Patchwork block: prevent multiwrite_merge from creating too large iovecs

login
register
mail settings
Submitter Christoph Hellwig
Date Jan. 19, 2010, 9:15 p.m.
Message ID <20100119211539.GA4383@lst.de>
Download mbox | patch
Permalink /patch/43229/
State New
Headers show

Comments

Christoph Hellwig - Jan. 19, 2010, 9:15 p.m.
If we go over the maximum number of iovecs support by syscall we get
back EINVAL from the kernel which translate to I/O errors for the guest.

Signed-off-by: Christoph Hellwig <hch@lst.de>
Kevin Wolf - Jan. 20, 2010, 11:37 a.m.
Am 19.01.2010 22:15, schrieb Christoph Hellwig:
> If we go over the maximum number of iovecs support by syscall we get
> back EINVAL from the kernel which translate to I/O errors for the guest.
> 
> Signed-off-by: Christoph Hellwig <hch@lst.de>

Is this really enough? We don't check for IOV_MAX in any other place, so
can't we get a too big request directly from virtio-blk?

What about handling it transparently in qemu_pwritev/preadv and
laio_submit? Logically, it's a limitation of the backend anyway and not
a generic restriction.

To underline that it's a backend/platform dependent thing: Your patch
breaks the mingw build for me.

Kevin
Anthony Liguori - Jan. 20, 2010, 2:56 p.m.
On 01/19/2010 03:15 PM, Christoph Hellwig wrote:
> If we go over the maximum number of iovecs support by syscall we get
> back EINVAL from the kernel which translate to I/O errors for the guest.
>
> Signed-off-by: Christoph Hellwig<hch@lst.de>
>    

Applied.  Thanks.

Regards,

Anthony Liguori
> Index: qemu/block.c
> ===================================================================
> --- qemu.orig/block.c	2010-01-19 22:10:19.797003226 +0100
> +++ qemu/block.c	2010-01-19 22:11:08.226005767 +0100
> @@ -1711,6 +1711,10 @@ static int multiwrite_merge(BlockDriverS
>               merge = bs->drv->bdrv_merge_requests(bs,&reqs[outidx],&reqs[i]);
>           }
>
> +        if (reqs[outidx].qiov->niov + reqs[i].qiov->niov + 1>  IOV_MAX) {
> +            merge = 0;
> +        }
> +
>           if (merge) {
>               size_t size;
>               QEMUIOVector *qiov = qemu_mallocz(sizeof(*qiov));
>
>
>
>
Christoph Hellwig - Jan. 20, 2010, 4:24 p.m.
On Wed, Jan 20, 2010 at 12:37:51PM +0100, Kevin Wolf wrote:
> Am 19.01.2010 22:15, schrieb Christoph Hellwig:
> > If we go over the maximum number of iovecs support by syscall we get
> > back EINVAL from the kernel which translate to I/O errors for the guest.
> > 
> > Signed-off-by: Christoph Hellwig <hch@lst.de>
> 
> Is this really enough? We don't check for IOV_MAX in any other place, so
> can't we get a too big request directly from virtio-blk?

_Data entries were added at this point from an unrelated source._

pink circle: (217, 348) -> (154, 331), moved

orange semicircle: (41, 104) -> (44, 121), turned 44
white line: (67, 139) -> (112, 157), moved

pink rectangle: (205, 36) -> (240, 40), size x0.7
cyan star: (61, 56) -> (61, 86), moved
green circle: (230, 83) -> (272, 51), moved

Currently the virtqueue is limited to 1024 iovecs, but I plan to put in
some better infrastructure to deal with the queue limit.  For now this
patch fixes an issue that we see with real life setups.
Kevin Wolf - Jan. 20, 2010, 4:29 p.m.
Am 20.01.2010 17:24, schrieb Christoph Hellwig:
> On Wed, Jan 20, 2010 at 12:37:51PM +0100, Kevin Wolf wrote:
>> Am 19.01.2010 22:15, schrieb Christoph Hellwig:
>>> If we go over the maximum number of iovecs support by syscall we get
>>> back EINVAL from the kernel which translate to I/O errors for the guest.
>>>
>>> Signed-off-by: Christoph Hellwig <hch@lst.de>
>>
>> Is this really enough? We don't check for IOV_MAX in any other place, so
>> can't we get a too big request directly from virtio-blk?
> 
> Currently the virtqueue is limited to 1024 iovecs, but I plan to put in
> some better infrastructure to deal with the queue limit.  For now this
> patch fixes an issue that we see with real life setups.

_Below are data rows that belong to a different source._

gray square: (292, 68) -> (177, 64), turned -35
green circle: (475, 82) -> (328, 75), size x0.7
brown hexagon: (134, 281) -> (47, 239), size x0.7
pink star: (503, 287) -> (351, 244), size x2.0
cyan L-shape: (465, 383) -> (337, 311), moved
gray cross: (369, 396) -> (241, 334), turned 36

Ok, if you're planning to replace it by something real, I'm not opposed
to using this as a quick fix for the meantime. However, it needs an
#ifdef for the mingw build breakage at least.

Kevin
Christoph Hellwig - Jan. 26, 2010, 9:21 a.m.
On Wed, Jan 20, 2010 at 12:37:51PM +0100, Kevin Wolf wrote:
> To underline that it's a backend/platform dependent thing: Your patch
> breaks the mingw build for me.

Actually that's because mingw is the usual piece of crap and doesn't
actually have any of the vector support you can expect from a normal
Unix system.

I can either throw in an #ifdef IOV_MAX around the check or fake one up
for mingw.  Does any of the maintainers have a preference for either
variant?
Anthony Liguori - Jan. 26, 2010, 1:08 p.m.
On 01/26/2010 03:21 AM, Christoph Hellwig wrote:
> On Wed, Jan 20, 2010 at 12:37:51PM +0100, Kevin Wolf wrote:
>    
>> To underline that it's a backend/platform dependent thing: Your patch
>> breaks the mingw build for me.
>>      
> Actually that's because mingw is the usual piece of crap and doesn't
> actually have any of the vector support you can expect from a normal
> Unix system.
>
> I can either throw in an #ifdef IOV_MAX around the check or fake one up
> for mingw.  Does any of the maintainers have a preference for either
> variant?
>    

grep for CONFIG_IOVEC in qemu-common.h and add a #define IOV_MAX.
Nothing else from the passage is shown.